Please restate, exactly, only the lines from the beginning of the listing below through the line containing "Maintenance Practices", with the pictures left out.

++++++++

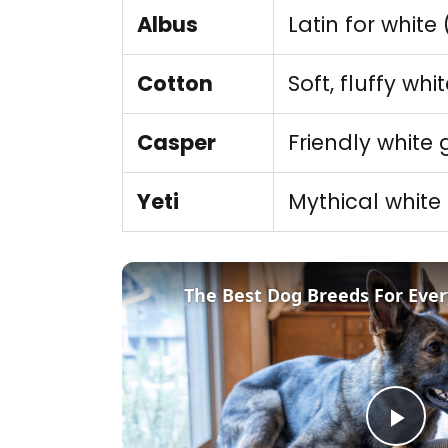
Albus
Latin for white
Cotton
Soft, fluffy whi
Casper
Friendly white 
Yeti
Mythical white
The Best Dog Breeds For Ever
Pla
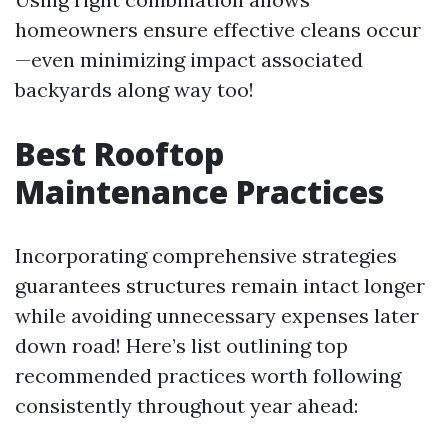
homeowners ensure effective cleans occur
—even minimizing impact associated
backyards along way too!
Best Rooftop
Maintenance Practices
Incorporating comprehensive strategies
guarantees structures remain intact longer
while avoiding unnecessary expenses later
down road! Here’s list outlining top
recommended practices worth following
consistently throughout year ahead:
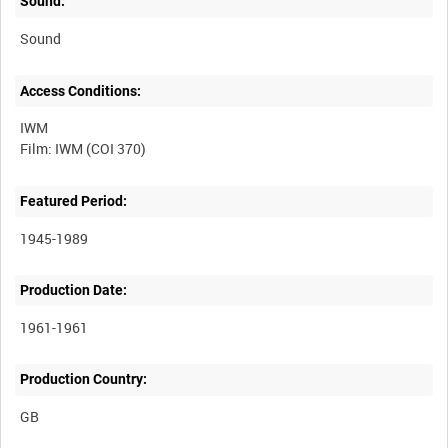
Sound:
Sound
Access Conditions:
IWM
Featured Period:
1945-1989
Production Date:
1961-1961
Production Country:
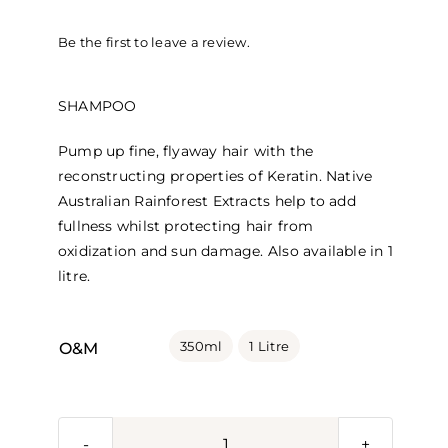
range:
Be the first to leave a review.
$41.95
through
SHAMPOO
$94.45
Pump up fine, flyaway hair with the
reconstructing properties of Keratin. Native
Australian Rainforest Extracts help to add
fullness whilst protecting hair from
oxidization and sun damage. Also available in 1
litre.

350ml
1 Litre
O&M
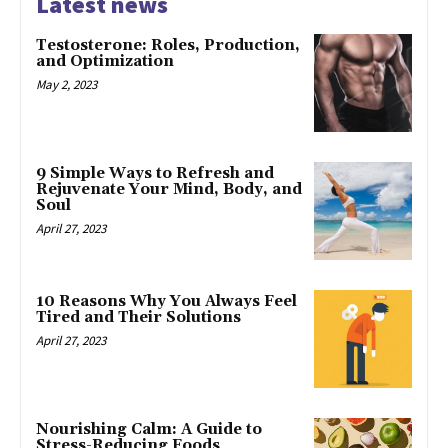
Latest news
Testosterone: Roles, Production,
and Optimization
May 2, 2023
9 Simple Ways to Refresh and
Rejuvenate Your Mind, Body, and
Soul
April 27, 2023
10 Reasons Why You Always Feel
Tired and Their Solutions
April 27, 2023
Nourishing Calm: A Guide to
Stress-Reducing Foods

++++++++

| Reply |
Albus
Latin for white
Cotton
Soft, fluffy whi
Casper
Friendly white 
Yeti
Mythical white
The Best Dog Breeds For Ever
Pla
homeowners ensure effective cleans occur
—even minimizing impact associated
backyards along way too!
Best Rooftop
Maintenance Practices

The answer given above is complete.